### THE PROBLEM
Starting from the first line below, count every line holding the word "خرید", then state the total alone.

### INFORMATION PROVIDED

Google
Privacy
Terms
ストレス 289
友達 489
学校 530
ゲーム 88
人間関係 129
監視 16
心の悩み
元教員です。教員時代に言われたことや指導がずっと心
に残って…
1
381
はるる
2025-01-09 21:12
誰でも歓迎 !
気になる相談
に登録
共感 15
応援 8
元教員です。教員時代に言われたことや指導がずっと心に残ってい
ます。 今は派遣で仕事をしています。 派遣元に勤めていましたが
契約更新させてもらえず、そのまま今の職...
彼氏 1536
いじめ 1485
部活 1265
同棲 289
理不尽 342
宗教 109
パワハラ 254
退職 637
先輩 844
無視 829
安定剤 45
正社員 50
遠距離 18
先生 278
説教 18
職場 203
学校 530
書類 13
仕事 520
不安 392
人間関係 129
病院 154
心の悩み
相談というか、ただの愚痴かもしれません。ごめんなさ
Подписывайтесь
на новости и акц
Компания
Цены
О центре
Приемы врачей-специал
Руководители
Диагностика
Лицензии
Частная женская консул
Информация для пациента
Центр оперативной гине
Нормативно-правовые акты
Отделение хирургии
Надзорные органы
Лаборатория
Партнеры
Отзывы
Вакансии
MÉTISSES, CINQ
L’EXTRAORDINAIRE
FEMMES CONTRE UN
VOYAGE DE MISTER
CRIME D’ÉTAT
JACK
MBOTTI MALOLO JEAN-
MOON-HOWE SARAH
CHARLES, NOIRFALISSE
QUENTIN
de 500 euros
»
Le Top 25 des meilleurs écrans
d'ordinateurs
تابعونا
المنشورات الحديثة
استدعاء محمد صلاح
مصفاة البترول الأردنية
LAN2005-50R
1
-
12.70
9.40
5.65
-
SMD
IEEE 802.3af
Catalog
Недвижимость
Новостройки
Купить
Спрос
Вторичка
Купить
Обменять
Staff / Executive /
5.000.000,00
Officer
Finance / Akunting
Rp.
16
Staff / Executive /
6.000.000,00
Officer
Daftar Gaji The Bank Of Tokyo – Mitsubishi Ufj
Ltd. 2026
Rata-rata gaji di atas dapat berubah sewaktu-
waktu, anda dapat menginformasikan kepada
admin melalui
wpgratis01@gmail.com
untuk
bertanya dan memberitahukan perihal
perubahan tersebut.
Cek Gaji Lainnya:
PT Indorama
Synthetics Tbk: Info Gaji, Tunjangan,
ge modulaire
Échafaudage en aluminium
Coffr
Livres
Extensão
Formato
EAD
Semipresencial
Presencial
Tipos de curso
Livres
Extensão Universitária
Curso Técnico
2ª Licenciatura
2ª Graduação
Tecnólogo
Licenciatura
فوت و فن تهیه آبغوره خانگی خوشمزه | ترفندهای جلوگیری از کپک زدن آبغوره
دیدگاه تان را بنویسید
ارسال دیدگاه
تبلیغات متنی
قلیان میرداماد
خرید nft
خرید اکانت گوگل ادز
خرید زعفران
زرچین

### SOLUTION FOR THIS PROBLEM
3